Une règle de vie = une
règle conçue pour diriger ma vie toute entière, me permettre
d’atteindre le but que j’ai choisi de donner à ma vie.
Une bonne règle de
vie = Deux façon de comprendre « bonne » : soit bonne
signifie efficace ; soit bonne signifie conforme au « Bien »,
à ce dont la raison reconnaît la valeur morale, c’est à dire soit au
bonheur, soit à la vertu : une conduite est vertueuse si elle est raisonnable ;
elle est raisonnable si elle est modérée et si elle n’est pas
contraire aux valeurs universelles de la raison, l’honnêteté, la justice,
la bienveillance envers autrui, le respect des droits universels
fondamentaux, en particulier la liberté de penser, la liberté de
conscience, la liberté d’expression ; le droit de propriété, la conscience
que je suis une personne douée de raison, et pas une bête qui cède à ses
pulsions, qu’autrui est une personne et non une chose et que je ne
peux donc pas lui imposer ma volonté mais prendre en considération sa
volonté ; être raisonnable signifie refuser
tout recours à la violence.
® La question demande si la volonté d’accomplir tous mes désirs est une ligne de conduite en accord avec tous les critères d’une bonne règle de vie.
Problématisation
· D’un côté, comme on le développerait
dans une première partie, vouloir accomplir tous nos désirs :
1)
est une règle qui découle du
désir de plaisir commun à tous les hommes, donc naturel.
2)
si je me donne pour règle de
réaliser tous mes désirs, c’est que j’accepte la discipline qu’implique la notion de
règle ; vouloir accomplir tous mes désirs, en ce sens, exclut de vouloir mener une vie
déréglée ;
3)
se donner pour règle d’accomplir
tous ses désirs implique de faire appel à l’intelligence et au raisonnement pour
réussir à avancer de désir en désir ; cela exclut de vouloir soulager des pulsions, assouvir
des fantasmes, les désirs obsédants devenus des besoins dont on est dépendant
et qui poussent à faire n’importe quoi plutôt qu’à agir de manière
ordonnée ; il ne serait donc pas contraire à la raison de vouloir
accomplir tous mes désirs.
4)
D’autre part, la volonté
d’accomplir un désir décuple le sens de l’effort, le dépassement de soi, la persévérance qui est
une vertu : je peux trouver la force de vaincre mes faiblesses pour
accomplir un désir, comme par exemple conquérir l’amour de l’autre...la
règle de vouloir accomplir tous mes désirs n’est donc par forcément contraire
aux règles morales.
· D’un autre côté, comme on
le développerait dans une seconde partie,
1)
est-ce une bonne règle de vie de
poursuivre un désir dont l’accomplissement est incertain et dangereux ? C’est une règle contraires à celles qui assurent un bonheur durable et
tranquille.
2)
Est-ce une bonne règle de vie de
vouloir accomplir un désir qui ne dépend pas entièrement de moi, c’est à dire
de ma volonté ? L’accomplissement des désirs qui ne dépendent pas de moi
est voué à l’échec.
3)
M’obstiner à accomplir des désirs
qui ne dépendent pas de moi revient à négliger ma faculté de choisir quels
désirs je veux et je peux réaliser.
4)
D’autre part, Est-ce une bonne règle de
vie de vouloir accomplir tous mes désirs si pour y parvenir, je ne recule devant aucun moyen
: La recherche de l’efficacité ne risque-t-elle pas d’être contraire à la recherche du bien ?
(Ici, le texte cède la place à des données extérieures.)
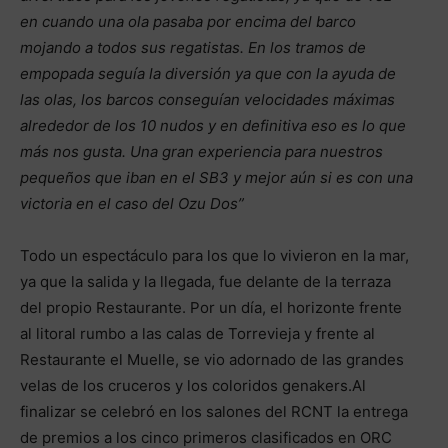
en cuando una ola pasaba por encima del barco
mojando a todos sus regatistas. En los tramos de
empopada seguía la diversión ya que con la ayuda de
las olas, los barcos conseguían velocidades máximas
alrededor de los 10 nudos y en definitiva eso es lo que
más nos gusta. Una gran experiencia para nuestros
pequeños que iban en el SB3 y mejor aún si es con una
victoria en el caso del Ozu Dos”
Todo un espectáculo para los que lo vivieron en la mar,
ya que la salida y la llegada, fue delante de la terraza
del propio Restaurante. Por un día, el horizonte frente
al litoral rumbo a las calas de Torrevieja y frente al
Restaurante el Muelle, se vio adornado de las grandes
velas de los cruceros y los coloridos genakers.Al
finalizar se celebró en los salones del RCNT la entrega
de premios a los cinco primeros clasificados en ORC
Exemple : le désir de conquérir le pouvoir, le désir de richesse qui ne reculeraient devant
aucun moyen d’écarter les rivaux, ni devant la flatterie, ni devant la corruption...
® Problème : Il apparaît que vouloir
accomplir tous nos désirs est bien une règle de vie ; mais ce n’est pas
nécessairement une « bonne » règle de vie car elle peut être
contraire soit à la recherche du bonheur, soit à celle de la vertu. Le problème ne réside-t-il pas dans la
volonté d’accomplir « tous » nos désirs ?
Solution
proposée
Vouloir
accomplir tous nos désirs : Une bonne règle de vie si cela ne veut pas dire accomplir n’importe
quel désir mais consiste à bien choisir les désirs qui sont dignes
d’être accomplis pour être heureux tout en se conduisant bien…
Citation de Descartes à
l’appui : « l’erreur qu’on a coutume de commettre (en ce qui concerne
l’accomplissement des désirs ) n'est jamais qu'on
désire trop, c'est seulement qu'on désire trop peu ; et le souverain remède
contre cela est (…) de tâcher de
connaître bien clairement et de considérer avec attention la bonté de ce qui est à désirer ».